Three forces converged: the pandemic exposing supply chain as strategic rather than operational, generational workforce transition as 20-30 year operators retire with undocumented institutional knowledge, and executives gaining personal AI comfort through consumer applications.

The tactical insight: B2B buyers increasingly test enterprise tools in personal contexts first. This affects adoption timelines and reduces the education burden on vendors.

 

Geographic Focus Despite Global Opportunity

For 2026, Nauta made a counterintuitive decision: focus exclusively on the US despite operating in seven countries and receiving inbound from multiple geographies.

Valentina admits this was difficult given her background: “At Rappi we had an operation in nine countries and deciding to just focus one when we have inbound right from other countries, it’s rough.”

The rationale: “We are firm believers that with focus and very fast and sharp execution we will get to those countries. It’s just a matter of time.”

The US market alone represents sufficient opportunity (mid-market shippers doing $200M-$2B revenue), and geographic expansion creates execution complexity that slows core product development.
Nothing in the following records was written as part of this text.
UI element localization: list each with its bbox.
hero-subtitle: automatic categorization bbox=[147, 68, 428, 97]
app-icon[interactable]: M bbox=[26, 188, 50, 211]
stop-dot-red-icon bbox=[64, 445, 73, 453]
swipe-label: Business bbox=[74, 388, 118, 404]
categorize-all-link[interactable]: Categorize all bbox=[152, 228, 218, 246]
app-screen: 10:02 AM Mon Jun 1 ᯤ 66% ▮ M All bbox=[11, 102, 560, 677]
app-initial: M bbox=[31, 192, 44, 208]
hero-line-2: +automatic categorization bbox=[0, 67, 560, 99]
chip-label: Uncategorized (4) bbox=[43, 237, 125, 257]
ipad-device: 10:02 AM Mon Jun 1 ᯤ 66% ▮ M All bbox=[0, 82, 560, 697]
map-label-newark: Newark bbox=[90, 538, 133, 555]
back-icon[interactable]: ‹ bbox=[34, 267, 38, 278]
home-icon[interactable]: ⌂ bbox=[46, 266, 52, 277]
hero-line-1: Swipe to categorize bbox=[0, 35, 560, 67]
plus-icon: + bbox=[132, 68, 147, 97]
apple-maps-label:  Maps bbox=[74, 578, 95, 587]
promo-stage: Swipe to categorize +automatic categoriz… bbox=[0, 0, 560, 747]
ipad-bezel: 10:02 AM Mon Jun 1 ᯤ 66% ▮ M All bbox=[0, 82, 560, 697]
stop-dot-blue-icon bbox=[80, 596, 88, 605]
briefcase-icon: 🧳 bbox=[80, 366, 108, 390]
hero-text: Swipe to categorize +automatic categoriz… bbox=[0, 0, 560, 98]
Better to dominate one market than spread thin across many.

 

The Long Game: Building Data Pipes for Global Supply Chain

Nauta’s vision extends beyond Excel automation to infrastructure enabling seamless data flow between the 12-13 stakeholders touching every product in global supply chain.
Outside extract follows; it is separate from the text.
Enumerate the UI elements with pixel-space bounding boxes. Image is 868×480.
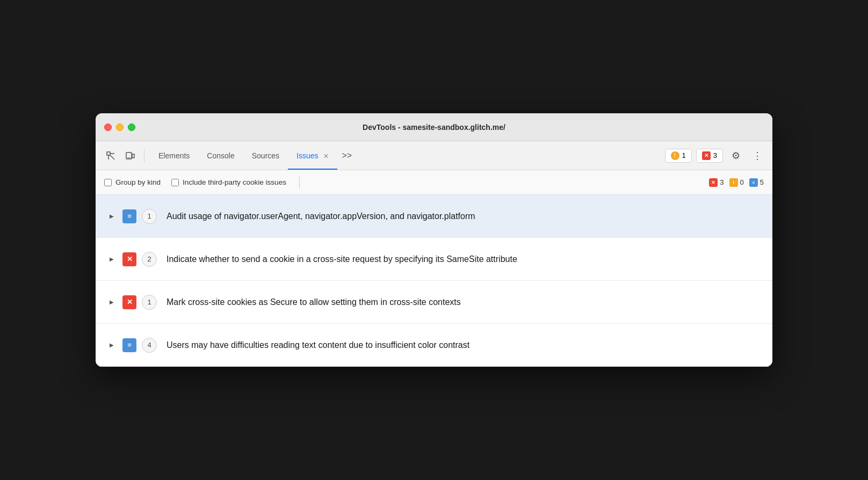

“You can go to Norway, you can go to Brazil with your credit and debit card in the US and you can pay your coffee anywhere. And the merchant, they acquire, have the rails in place for everything to be able to connect, communicate. That doesn’t happen in supply chain,” Valentina explains.

Starting with shippers provides strategic positioning. “Shippers for us are the holy grail in the global supply chain. They own the product, they pay for everyone to do their job and help the movement. And the third and most important, they have access to the whole information.”

This wedge strategy—own the entity with product ownership, payment authority, and information access—creates the foundation for expanding to other supply chain stakeholders.

Nauta’s approach demonstrates that escaping pilot purgatory requires more than proving ROI. It demands the confidence to refuse POCs when you have proven results, the discipline to layer revenue generation on cost reduction, and the product wisdom to ship familiar interfaces even when your instinct pushes toward innovation.